The day Gatsby reunites with his beloved, Daisy, the narrator, Nick Carroway observes that she is a flibbertigibbet and wonders why Jay doesn't see how far she has fallen short of his enormous dreams. Well, isn't that dramatic irony for you?

And isn't it the case with us all? In the end, doesn't Life itself fall short of our youthful dreams?

In the St. Petersburg Times, even the obituary section is a good read. Now and then, a writer turns one death notice into a little biography, and I read with no little jealousy how remarkable someone else's life has been. "That could have been me," I think, "if only . . .."

It is tempting now and then to make of oneself the hero of a story: "Sipping his coffee on the lanai, the morning forming itself in growing splender in all three directions he could see around him, Paul went over his List of Possibilities for the day." And several pages (chapters? Could this possibly be sustained?) later: "He leaned against the cushions and poured an unwise third glass of zinfandel, trying to decide whether to draw the drapes against the fading light. 'The middle of March already?' he sighed."

Okay, I agree. Way too Prufrock. Better to just get on with it. Still, I have to wonder if that Times writer, some day in the (distant?) future, will choose me.
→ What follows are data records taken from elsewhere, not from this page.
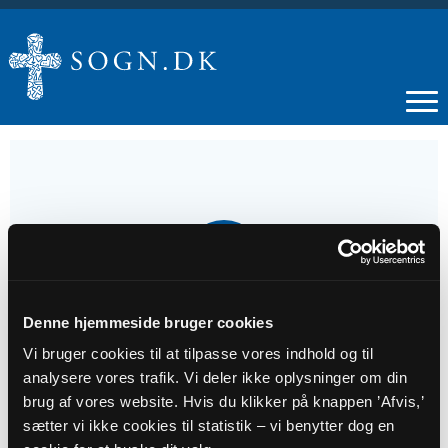
21
JUN
Denne hjemmeside bruger cookies
3. s. e. trin.
Vi bruger cookies til at tilpasse vores indhold og til
analysere vores trafik. Vi deler ikke oplysninger om din
Tidspunkt
brug af vores website. Hvis du klikker på knappen ’Afvis,’
kl. 11:30
sætter vi ikke cookies til statistik – vi benytter dog en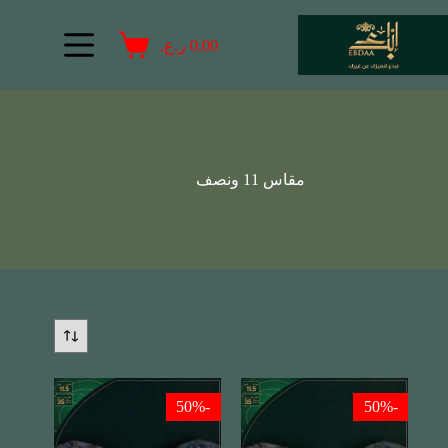
0.00
ر.ع.
مقاس 11 ونصف
-50%
-50%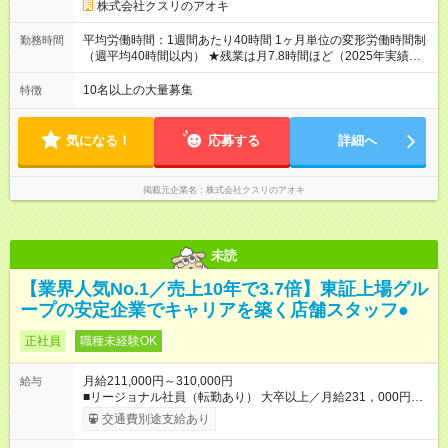
固定社員は当社規定に従い額が変動 ＝＝＝＝＝＝＝＝＝＝＝＝
株式会社クスリのアオキ
＝＝ ★職務給制度で実力次第で収入アップ！ 職務内容に応じて
給与が支払われ、昇格試験なく役職に就いた時点で年収がUPす
平均労働時間：1週間あたり40時間 1ヶ月単位の変形労働時間制
勤務時間
る制度です。 約4割の社員が入社3年目で店長に就いています。
（週平均40時間以内） ★残業は月7.8時間ほど（2025年実績）
昇格すると、最大500万円の年収を手にできます。 ＝＝＝＝＝
＜店舗の基本営業時間＞ 9時～22時 ※勤務時間は店舗により異
＝＝＝＝＝＝＝＝＝ 【試用期間】試用期間なし
なります。 ＜シフト例＞ 早番：8時00分～17時00分 中番：11
10名以上の大量募集
特徴
時～20時 遅番：13時～22時 平均労働時間：1週間あたり40時間
1ヶ月単位の変形労働時間制（週平均40時間以内） ★残業は月
7.8時間ほど（2025年実績） ＜店舗の基本営業時間＞ 9時～22
気になる！
応募する
詳細へ
時 ※勤務時間は店舗により異なります。 ＜シフト例＞ 早番：8
時00分～17時00分 中番：11時～20時 遅番：13時～22時
掲載元企業名
株式会社クスリのアオキ
未読
【業界人気No.1／売上10年で3.7倍】東証上場グル
ープの安定企業でキャリアを築く店舗スタッフ●
正社員
職種未経験OK
月給211,000円～310,000円
給与
■リージョナル社員（転勤あり） 大卒以上／月給231，000円～
310，000円 高卒以上／月給211，000円～310，000円 ★エリア
交通費別途支給あり
手当（石川県、富山県、福井県、岐阜県、群馬県、茨城県 月1
万円）を会社規定に基づき別途支給 ★別途、賞与（年2回）、各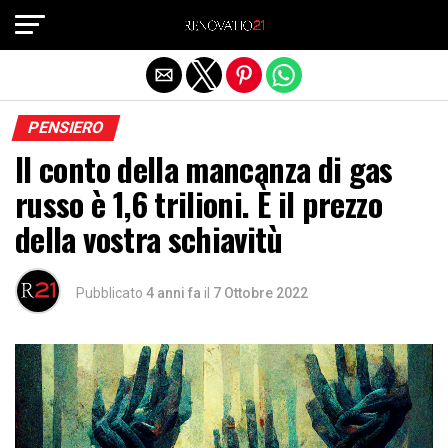
Exit mobile version
PENSIERO
Il conto della mancanza di gas
russo è 1,6 trilioni. È il prezzo
della vostra schiavitù
Pubblicato
4 anni fa
il
7 Ottobre 2022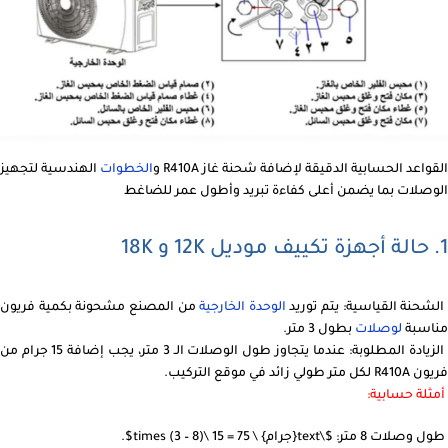
القواعد الحسابية الدقيقة لإضافة شحنة غاز R410A و
الخطوات
الهندسية لتجهيز
الوصلات بما يضمن أعلى كفاءة تبريد وأطول عمر للضاغط
1. حالة أجهزة تكييف موديل 12K و 18K
لشحنة القياسية: يتم توريد
الوحدة الخارجية
من المصنع مشحونة بكمية فريون
مناسبة
لوصلات
بطول 3 متر.
الزيادة المطلوبة: عندما يتجاوز طول الوصلات الـ 3 متر، يجب إضافة 15 جرام من
فريون R410A لكل متر طولي زائد في موقع التركيب.
أمثلة حسابية:
طول وصلات 8 متر: $\text{جرام} \ 75 = 15 \times (3 – 8)$.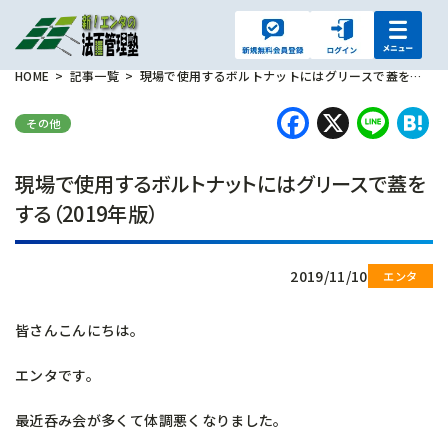
HOME
記事一覧
現場で使用するボルトナットにはグリースで蓋をする（2019年版）
Faceboo
X
Lin
H
その他
現場で使用するボルトナットにはグリースで蓋を
する（2019年版）
2019/11/10
皆さんこんにちは。
エンタです。
最近呑み会が多くて体調悪くなりました。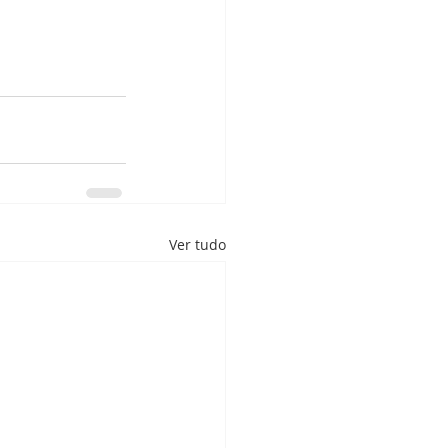
Ver tudo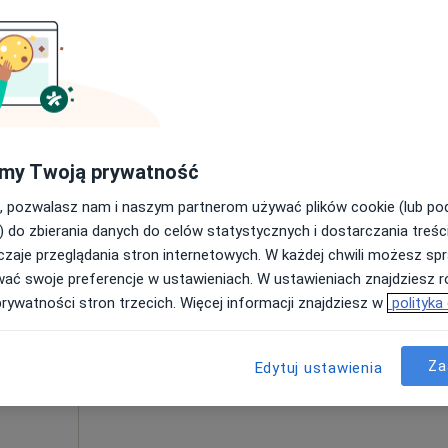
my Twoją prywatność
Dziś
Jutro
Pon,
Wt,
, pozwalasz nam i naszym partnerom używać plików cookie (lub p
8 Sie
9 Sie
10 Sie
11 Sie
) do zbierania danych do celów statystycznych i dostarczania treśc
zaje przeglądania stron internetowych. W każdej chwili możesz spr
wać swoje preferencje w ustawieniach. W ustawieniach znajdziesz ró
Umawianie online nie jest dostępne
prywatności stron trzecich. Więcej informacji znajdziesz w
polityka
Pokaż profil
 4
Za
Edytuj ustawienia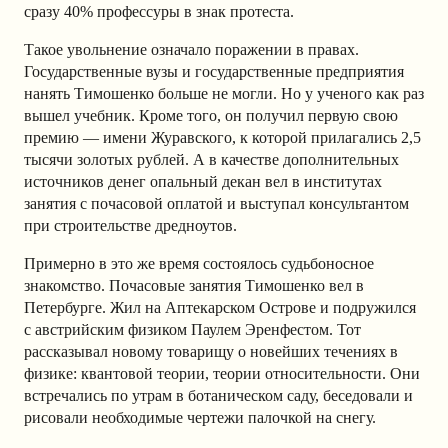
сразу 40% профессуры в знак протеста.
Такое увольнение означало поражении в правах.
Государственные вузы и государственные предприятия
нанять Тимошенко больше не могли. Но у ученого как раз
вышел учебник. Кроме того, он получил первую свою
премию — имени Журавского, к которой прилагались 2,5
тысячи золотых рублей. А в качестве дополнительных
источников денег опальный декан вел в институтах
занятия с почасовой оплатой и выступал консультантом
при строительстве дредноутов.
Примерно в это же время состоялось судьбоносное
знакомство. Почасовые занятия Тимошенко вел в
Петербурге. Жил на Аптекарском Острове и подружился
с австрийским физиком Паулем Эренфестом. Тот
рассказывал новому товарищу о новейших течениях в
физике: квантовой теории, теории относительности. Они
встречались по утрам в ботаническом саду, беседовали и
рисовали необходимые чертежи палочкой на снегу.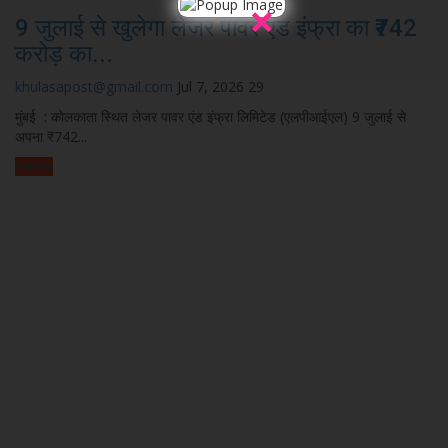
×
9 जुलाई से खुलेगा लेजर पावर एंड इंफ्रा का ₹742
करोड़ का...
khulasapost@gmail.com
Jul 7, 2026
29
मुंबई : कोलकाता स्थित लेजर पावर एंड इंफ्रा लिमिटेड (एलपीआईएल) 9 जुलाई से
अपना ₹742...
स्वास्थ्य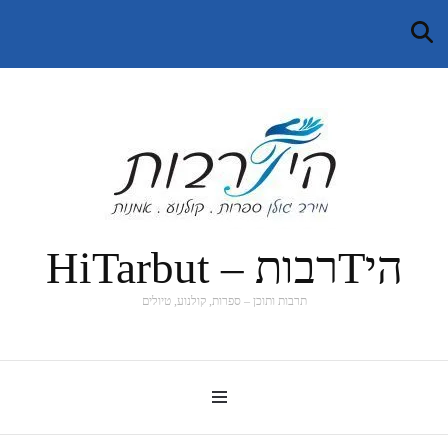
היTרבות – HiTarbut
תרבות ותוכן – ספרות, קולנוע, טיולים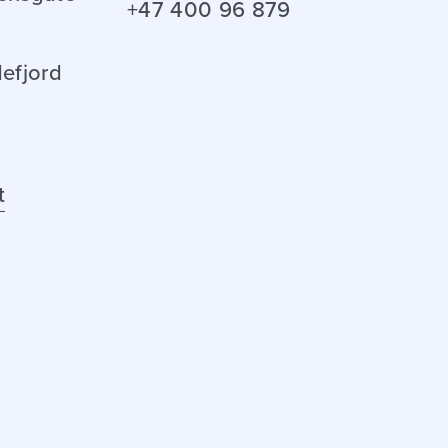
+47 400 96 879
efjord
t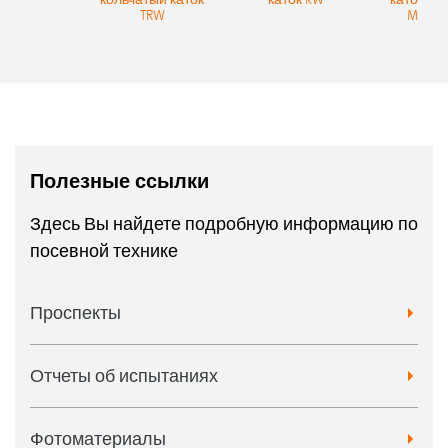
TRW
Matrix
Полезные ссылки
Здесь Вы найдете подробную информацию по
посевной технике
Проспекты
Отчеты об испытаниях
Фотоматериалы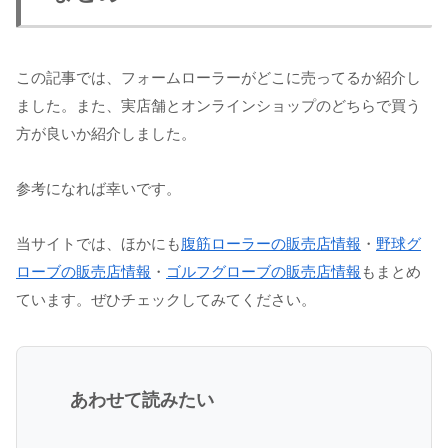
この記事では、フォームローラーがどこに売ってるか紹介し
ました。また、実店舗とオンラインショップのどちらで買う
方が良いか紹介しました。
参考になれば幸いです。
当サイトでは、ほかにも
腹筋ローラーの販売店情報
・
野球グ
ローブの販売店情報
・
ゴルフグローブの販売店情報
もまとめ
ています。ぜひチェックしてみてください。
あわせて読みたい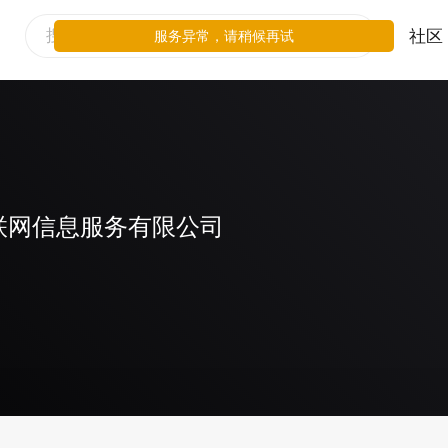
社区
服务异常，请稍候再试
联网信息服务有限公司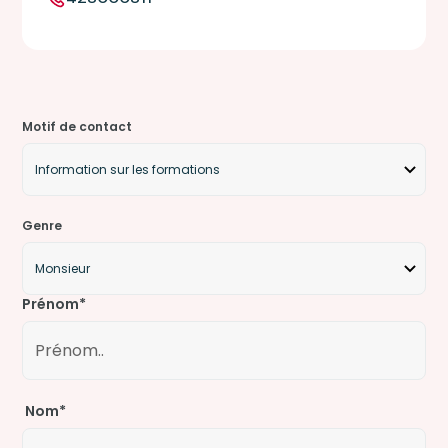
Motif de contact
Genre
Prénom*
Nom*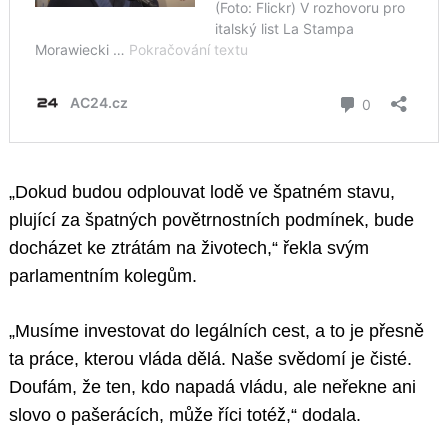
„Dokud budou odplouvat lodě ve špatném stavu,
plující za špatných povětrnostních podmínek, bude
docházet ke ztrátám na životech,“ řekla svým
parlamentním kolegům.
„Musíme investovat do legálních cest, a to je přesně
ta práce, kterou vláda dělá. Naše svědomí je čisté.
Doufám, že ten, kdo napadá vládu, ale neřekne ani
slovo o pašerácích, může říci totéž,“ dodala.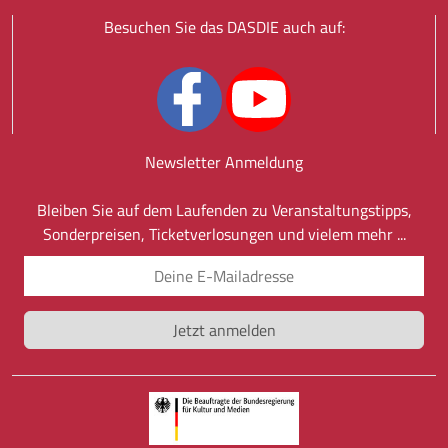
Besuchen Sie das DASDIE auch auf:
Newsletter Anmeldung
Bleiben Sie auf dem Laufenden zu Veranstaltungstipps,
Sonderpreisen, Ticketverlosungen und vielem mehr ...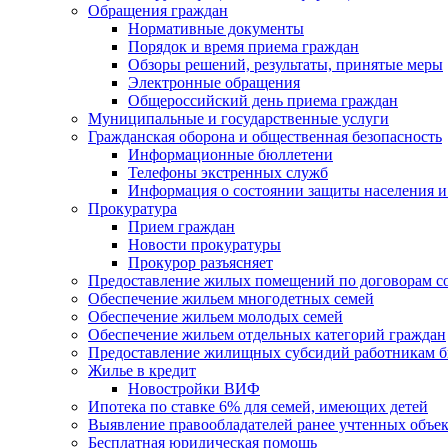
Обращения граждан
Нормативные документы
Порядок и время приема граждан
Обзоры решений, результаты, принятые меры
Электронные обращения
Общероссийский день приема граждан
Муниципальные и государственные услуги
Гражданская оборона и общественная безопасность
Информационные бюллетени
Телефоны экстренных служб
Информация о состоянии защиты населения и
Прокуратура
Прием граждан
Новости прокуратуры
Прокурор разъясняет
Предоставление жилых помещений по договорам с
Обеспечение жильем многодетных семей
Обеспечение жильем молодых семей
Обеспечение жильем отдельных категорий граждан
Предоставление жилищных субсидий работникам 
Жилье в кредит
Новостройки ВИФ
Ипотека по ставке 6% для семей, имеющих детей
Выявление правообладателей ранее учтенных объе
Бесплатная юридическая помощь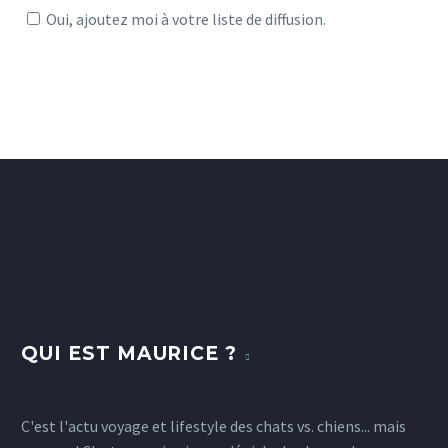
Oui, ajoutez moi à votre liste de diffusion.
QUI EST MAURICE ?
C'est l'actu voyage et lifestyle des chats vs. chiens... mais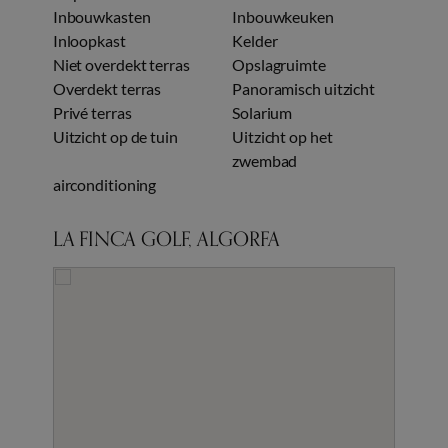
Inbouwkasten
Inbouwkeuken
Inloopkast
Kelder
Niet overdekt terras
Opslagruimte
Overdekt terras
Panoramisch uitzicht
Privé terras
Solarium
Uitzicht op de tuin
Uitzicht op het
zwembad
airconditioning
LA FINCA GOLF, ALGORFA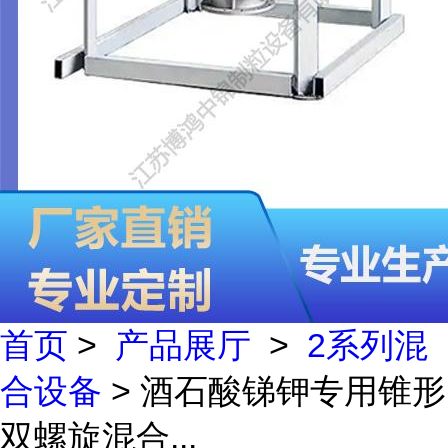
首页
>
产品展厅
>
2系列混
合设备
> 酒石酸锑钾专用锥形
双螺旋混合...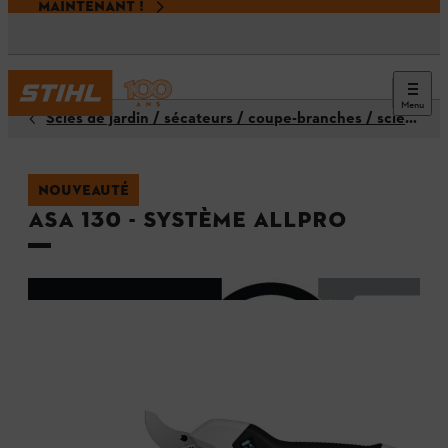
MAINTENANT !
Menu
Scies de jardin / sécateurs / coupe-branches / scies à branches
NOUVEAUTÉ
ASA 130 - Système ALLPRO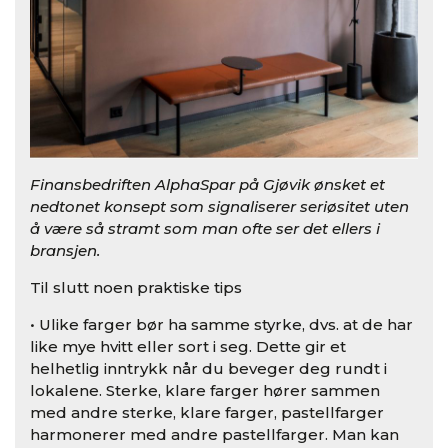
Finansbedriften AlphaSpar på Gjøvik ønsket et
nedtonet konsept som signaliserer seriøsitet uten
å være så stramt som man ofte ser det ellers i
bransjen.
Til slutt noen praktiske tips
• Ulike farger bør ha samme styrke, dvs. at de har
like mye hvitt eller sort i seg. Dette gir et
helhetlig inntrykk når du beveger deg rundt i
lokalene. Sterke, klare farger hører sammen
med andre sterke, klare farger, pastellfarger
harmonerer med andre pastellfarger. Man kan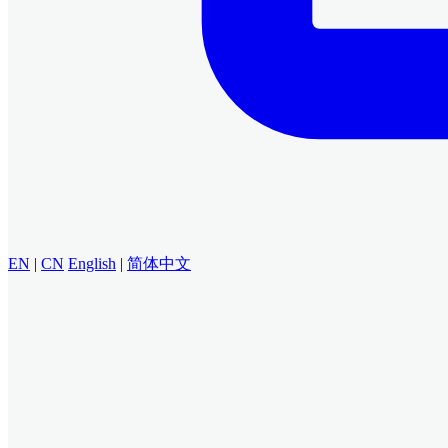
EN
|
CN
English
|
简体中文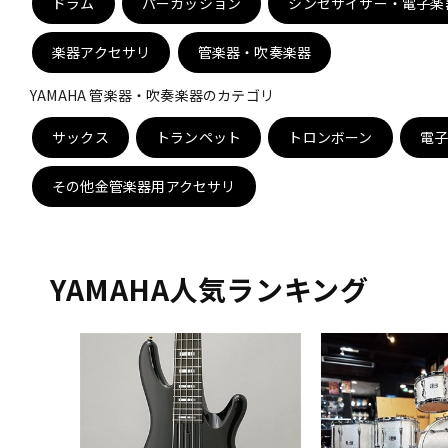
ドラム
パーカッション
シンセサイザー・電子楽
DJ機器
DTM
楽器アクセサリ
管楽器・吹奏楽器
YAMAHA 管楽器・吹奏楽器のカテゴリ
中古
ヴィンテー
サックス
トランペット
トロンボーン
電
その他金管楽器用アクセサリ
YAMAHA人気ランキング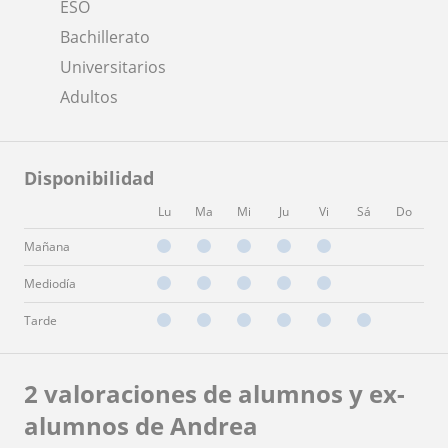
ESO
Bachillerato
Universitarios
Adultos
Disponibilidad
Lu
Ma
Mi
Ju
Vi
Sá
Do
Mañana
Mediodía
Tarde
2 valoraciones de alumnos y ex-
alumnos de Andrea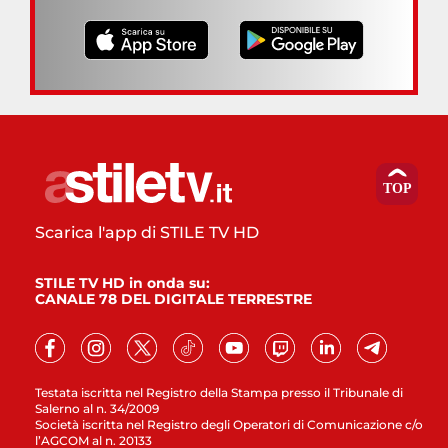
Scarica l'app di STILE TV HD
STILE TV HD in onda su:
CANALE 78 DEL DIGITALE TERRESTRE
Testata iscritta nel Registro della Stampa presso il Tribunale di
Salerno al n. 34/2009
Società iscritta nel Registro degli Operatori di Comunicazione c/o
l’AGCOM al n. 20133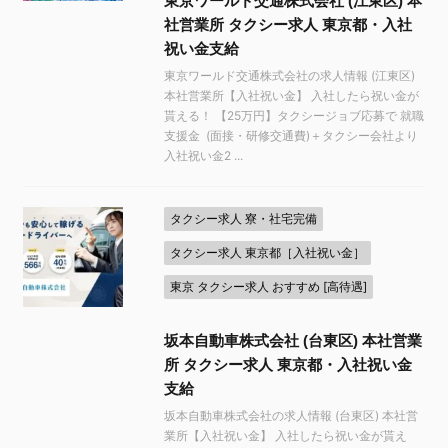
東京ワールド交通株式会社 (江東区) 本
社営業所 タクシー求人 東京都・入社
祝い金支給
東京ワールド交通株式会社の求人情報 (江東区)
本社営業所【入社祝い金】 入社したら祝い金が
貰える！ 【25万円】タクシージョブ応募で 就職
支援金 (面接・研修交通費)＋タクシー会社より
入社祝い金2 ...
タクシー求人 寮・社宅完備
タクシー求人 東京都［入社祝い金］
東京 タクシー求人 おすすめ [高待遇]
坂本自動車株式会社 (台東区) 本社営業
所 タクシー求人 東京都・入社祝い金
支給
坂本自動車株式会社の求人情報 (台東区) 本社営
業所【入社祝い金】 入社したら祝い金が貰え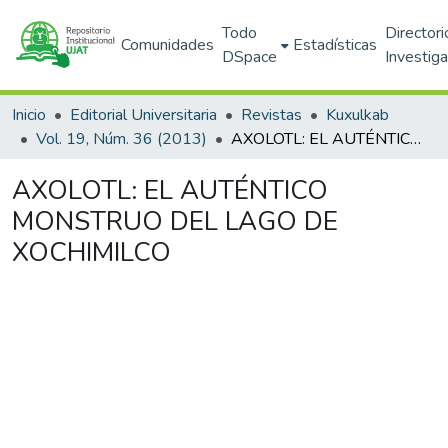
Todo
Directori
Comunidades
Estadísticas
DSpace
Investig
Inicio
Editorial Universitaria
Revistas
Kuxulkab
Vol. 19, Núm. 36 (2013)
AXOLOTL: EL AUTÉNTICO MONSTRUO DEL LAGO DE XOCHIMILCO
AXOLOTL: EL AUTÉNTICO
MONSTRUO DEL LAGO DE
XOCHIMILCO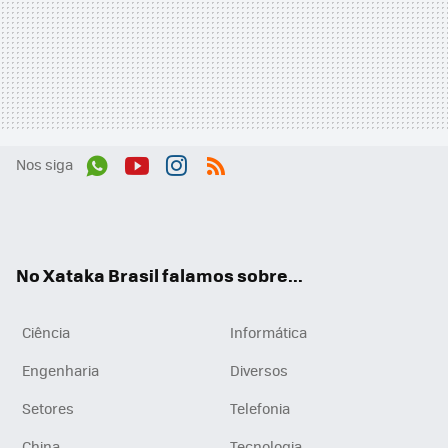
Nos siga
Wh
You
Inst
RSS
ats
tub
agr
App
e
am
No Xataka Brasil falamos sobre...
Ciência
Informática
Engenharia
Diversos
Setores
Telefonia
China
Tecnologia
Tuesday, February 19, 2008

Hisssss

Dear You,

I'm sheltering again this season in Florida and have not written a single blog in a couple of months. I clung to old habits in this interim, writing blog ideas on little scraps of paper -- as a consequence I have a stack of odds and ends in my top drawer. Perhaps they will become blogs; probably not.

Today I am enjoying a little bit of quiet -- the Visitors are off to the beach, not to return until supper-time. So I took my laptop to the lanai (that's a screened porch for everyone in Elsewhere) and worked a little more on my taxes. I was distracted soon thereafter by the Backyard Resident. The neighbors say he's a Black Racer (I think; my degree in herpetology has not come through), about 2-3 feet long (I think; he's always sort of curvy, so any thought of getting out a yardstick is probably useless), and -- I mean this -- very beautiful. No wonder Eve was tempted.

He lives somewhere in our house. Well. His shelter is under a sort of folded metal thing at the base of the lanai, so actual entry into the house is quite unlikely. (This is what I've promised to other residents and visitors; I cross my fingers about it.) During the day he is out and about, and he's pretty quick about retreating before any approaches. Just like the ones in the zoo, he's there to be seen, not petted.

I like him very much. Twice so far he has left his transparent, shedded skin for me to find -- I keep them on a hook in the garage to show to the grandchildren. Oooooo, hissssss!